• Stored entries
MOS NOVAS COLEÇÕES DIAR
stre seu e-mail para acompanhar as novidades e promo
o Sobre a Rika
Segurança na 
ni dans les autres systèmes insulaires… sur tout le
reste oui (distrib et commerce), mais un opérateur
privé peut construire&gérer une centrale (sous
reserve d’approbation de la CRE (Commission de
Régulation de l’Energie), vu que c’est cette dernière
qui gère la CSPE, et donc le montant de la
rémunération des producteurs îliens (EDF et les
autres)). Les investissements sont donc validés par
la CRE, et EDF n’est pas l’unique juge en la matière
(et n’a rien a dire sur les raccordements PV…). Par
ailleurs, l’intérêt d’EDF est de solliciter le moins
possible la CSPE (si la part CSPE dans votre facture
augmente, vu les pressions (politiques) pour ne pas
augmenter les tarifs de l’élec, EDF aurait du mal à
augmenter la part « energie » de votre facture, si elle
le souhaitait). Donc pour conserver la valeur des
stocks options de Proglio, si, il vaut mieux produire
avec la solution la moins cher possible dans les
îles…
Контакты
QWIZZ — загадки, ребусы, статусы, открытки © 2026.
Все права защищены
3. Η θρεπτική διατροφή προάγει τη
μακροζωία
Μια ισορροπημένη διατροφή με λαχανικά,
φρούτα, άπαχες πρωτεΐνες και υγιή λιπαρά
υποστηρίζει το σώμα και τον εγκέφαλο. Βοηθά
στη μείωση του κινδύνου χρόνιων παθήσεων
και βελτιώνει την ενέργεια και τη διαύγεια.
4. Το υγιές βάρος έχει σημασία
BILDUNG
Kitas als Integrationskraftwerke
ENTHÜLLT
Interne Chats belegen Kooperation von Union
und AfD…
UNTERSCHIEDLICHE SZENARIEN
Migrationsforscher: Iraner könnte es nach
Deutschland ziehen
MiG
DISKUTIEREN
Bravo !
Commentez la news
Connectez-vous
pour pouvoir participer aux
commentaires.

---

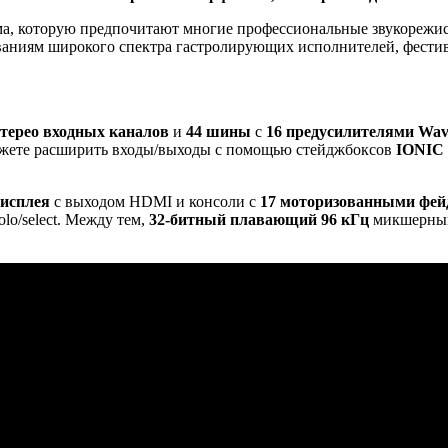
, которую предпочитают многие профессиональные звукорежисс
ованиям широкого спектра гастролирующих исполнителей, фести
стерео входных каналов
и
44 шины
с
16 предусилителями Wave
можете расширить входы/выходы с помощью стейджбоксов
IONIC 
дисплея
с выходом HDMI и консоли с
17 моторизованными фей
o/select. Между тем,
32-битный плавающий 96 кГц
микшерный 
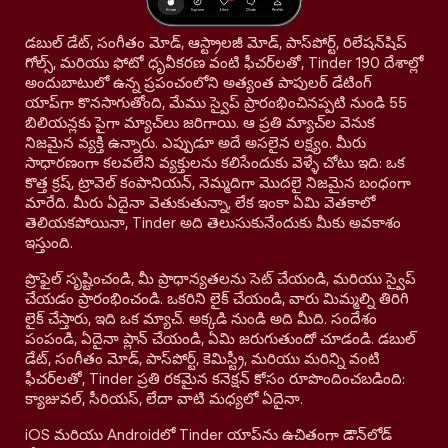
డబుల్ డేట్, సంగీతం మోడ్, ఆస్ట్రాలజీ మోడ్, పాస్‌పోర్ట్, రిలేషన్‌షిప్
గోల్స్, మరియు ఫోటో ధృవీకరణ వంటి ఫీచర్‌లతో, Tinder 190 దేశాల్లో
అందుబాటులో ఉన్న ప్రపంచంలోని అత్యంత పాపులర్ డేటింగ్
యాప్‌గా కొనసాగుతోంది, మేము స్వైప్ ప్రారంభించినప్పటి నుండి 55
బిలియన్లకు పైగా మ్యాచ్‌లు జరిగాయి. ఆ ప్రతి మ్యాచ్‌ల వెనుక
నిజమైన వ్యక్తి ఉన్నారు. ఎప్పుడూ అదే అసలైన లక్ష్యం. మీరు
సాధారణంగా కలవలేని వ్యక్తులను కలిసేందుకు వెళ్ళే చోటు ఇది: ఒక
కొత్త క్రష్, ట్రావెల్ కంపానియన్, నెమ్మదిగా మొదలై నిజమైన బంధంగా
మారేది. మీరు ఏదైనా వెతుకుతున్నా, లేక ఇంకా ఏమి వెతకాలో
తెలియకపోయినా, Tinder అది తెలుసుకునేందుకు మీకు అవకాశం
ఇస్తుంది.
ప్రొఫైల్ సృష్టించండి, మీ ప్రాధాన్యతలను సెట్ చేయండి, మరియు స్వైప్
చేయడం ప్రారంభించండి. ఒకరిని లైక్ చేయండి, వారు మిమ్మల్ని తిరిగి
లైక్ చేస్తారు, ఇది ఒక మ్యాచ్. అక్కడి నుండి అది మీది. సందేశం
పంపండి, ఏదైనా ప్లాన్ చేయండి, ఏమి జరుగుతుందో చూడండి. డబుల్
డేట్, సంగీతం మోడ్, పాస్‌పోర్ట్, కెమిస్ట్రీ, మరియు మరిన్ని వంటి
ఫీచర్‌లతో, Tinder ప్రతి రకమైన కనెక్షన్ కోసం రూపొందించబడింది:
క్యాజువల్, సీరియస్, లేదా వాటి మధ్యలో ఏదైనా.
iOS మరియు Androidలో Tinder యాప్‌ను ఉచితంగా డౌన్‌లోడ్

• WHAT TO WORK ON
Please give an exact copy of the entries above, from the line with "MOS NOVAS COLEÇÕES DIAR" down to the line with "autres)). Les investissements", inclusive, and nothing else.

• SOLUTION BELOW
MOS NOVAS COLEÇÕES DIAR
stre seu e-mail para acompanhar as novidades e promo
o Sobre a Rika
Segurança na 
ni dans les autres systèmes insulaires… sur tout le
reste oui (distrib et commerce), mais un opérateur
privé peut construire&gérer une centrale (sous
reserve d’approbation de la CRE (Commission de
Régulation de l’Energie), vu que c’est cette dernière
qui gère la CSPE, et donc le montant de la
rémunération des producteurs îliens (EDF et les
autres)). Les investissements sont donc validés par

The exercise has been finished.